TedViagraResized.jpgIn March, over 120 ‘gibberish’ conference abstracts (published by Springer and the US-based Institution of Electrical and Electronic Engineers*) were withdrawn after researcher Cyril Labbé (Joseph Fourier University) identified them as computer-generated fakes.

Labbé was the man to do it, because he created ‘SCIgen’, a web-based science bullshit generator, capable of writing scientific gobbledegook indistinguishable (to the non-specialist) from the writing of human scientists. His motive in creating SCIgen was to expose poor peer reviewing; but since releasing it to the wild, he has had to develop a bloodhound program to sniff out its products.

Scientists may not fear for their jobs just yet; but spare a thought for journalists and PROs. After March’s ‘gibberish’ scandal a Swedish study appeared, revealing that computer-generated news content could offer cost-conscious proprietors (that’s all of them) a way to write newspapers without journalists. (It has begun. The LA Times already uses an algorithm called ‘Quakebot’ to report tremors, and on 17 March its first product appeared online just three minutes after the temblor hit.)

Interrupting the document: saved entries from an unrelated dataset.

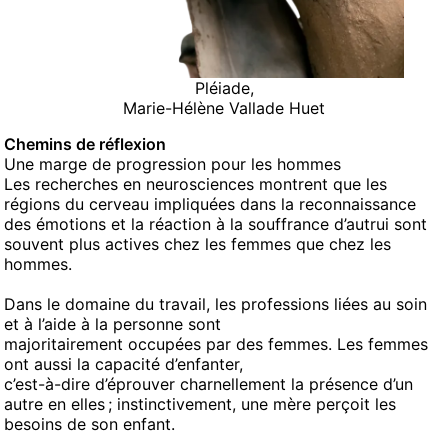
Pléiade,
Marie-Hélène Vallade Huet
Chemins de réflexion
Une marge de progression pour les hommes
Les recherches en neurosciences montrent que les
régions du cerveau impliquées dans la reconnaissance
des émotions et la réaction à la souffrance d’autrui sont
souvent plus actives chez les femmes que chez les
hommes.
Dans le domaine du travail, les professions liées au soin
et à l’aide à la personne sont
majoritairement occupées par des femmes. Les femmes
ont aussi la capacité d’enfanter,
c’est-à-dire d’éprouver charnellement la présence d’un
autre en elles ; instinctivement, une mère perçoit les
besoins de son enfant.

Tests conducted by Christer Clerwall (Karlstad University) exposed media studies students to two sports reports - one written by computer, one by a journalist. The anthropogenic story was rated higher for ‘readability’, while the android story was considered ‘boring’; but the differences between other ratings (coherence, usefulness, informativeness, accuracy, trustworthiness, objectivity) , were statistically insignificant (and not always in the human’s favour). Most students guessed correctly which story was which; but a surprisingly large minority got it wrong.

Similar algorithms already exist for converting scientific papers into news releases. The results are not great, but they are not the worst examples I have ever seen of this highly technical genre (though that isn’t saying very much).

So it is not surely too fanciful to foresee a time when computer-devised experiments can produce results easily assimilable into the formulaic literary genre of the scientific paper. An equally formulaic abstract can then be pinged to conference organisers for inclusion. Media applications can then generate formulaic news releases, hot-linked to the original paper, which can be sent under embargo to accredited robot ‘journalists’. These will then write formulaic news stories, complete with punny headlines and grabby standfirsts (because by then I shall have patented an application of my own which I plan to call ‘GROANfactor’).

Thus, the whole process of science and its communication may soon be completely outsourced, leaving human beings free to engage in more rewarding pursuits – like contemplating the pointlessness of existence and moaning about it to each other on Facebook.





*Please note - the print version of this story wrongly credited the UK-based Institution of Electrical Engineers with this dubious honour, for which we offer our apologies.  Editor.